Over the last few months my mum, who is 84, has been busy. Last time I visited, I spoke through the front door and kept my distance. She said the coronavirus is no reason to be idle, and asked me to get her a box of saucing tomatoes.
I wrote this three years ago, when our first grandson was born. We are four generations alive all at once now. We are very lucky.
“I think that my grandson, Max, has super powers, but my mum says that this is nonsense, that he is just a normal healthy child. When she dropped into the shop yesterday I said that Max has survived his first hot summer, and she said that this is nonsense. That when she was born in Broken Hill her mum had to put the cot outside in the summer because the corrugated iron house was hotter inside than out. Her mother hung wet nappies around the edges of the cot so that the hot wind blew cool. Her mum always put the cot under the pepper trees. She said the dining room table bowed in the heat of those roasting dark little iron rooms.
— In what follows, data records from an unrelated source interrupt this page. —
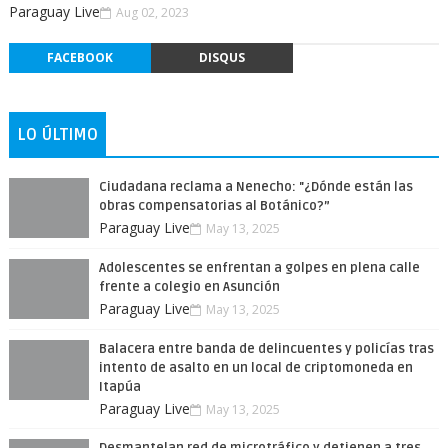
Paraguay Live
Aug 02, 2023
FACEBOOK
DISQUS
LO ÚLTIMO
Ciudadana reclama a Nenecho: "¿Dónde están las
obras compensatorias al Botánico?”
Paraguay Live
May 13, 2025
Adolescentes se enfrentan a golpes en plena calle
frente a colegio en Asunción
Paraguay Live
May 13, 2025
Balacera entre banda de delincuentes y policías tras
intento de asalto en un local de criptomoneda en
Itapúa
Paraguay Live
May 13, 2025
I said I would like to put that story on Facebook and she said that Facebook is nonsense; who on earth would want to read about her.
When my mum was 14 years old she made her own dress at school and wore it for a photograph sitting. I have that photograph, and it is one of my favourite things. They were very poor and she only ever had one photograph taken. She said her dress was pretty good, probably the best one made, and her mum had told her that this was nonsense.
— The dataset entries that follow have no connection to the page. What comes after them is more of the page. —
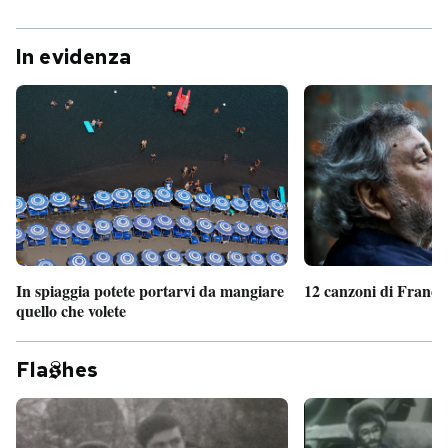
In evidenza
In spiaggia potete portarvi da mangiare
12 canzoni di France
quello che volete
Fla
hes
Max, my grandson loves colour. He leans toward colours and frowns. His head wobbles when he catches the purple of my glass necklace. He leans in panting and dribbling, wanting that slab of cool glass in his mouth. But we have coloured glass slabs around the front door, too. These are wine red, mint green, champagne, butter yellow and icy pink. In the fading evening light they change character and jump. Max stares into the hot colours and is silent and noisy; breathing and ingesting colour. Soon the red becomes purple and the greens turn to blue. The yellow turns to cider. The pink fades to clear, cool water. He stares for minute after minute at the thick glass, dripping with evening colours.
Then later, my daughter says that he won’t go to sleep, and I say that this is nonsense.”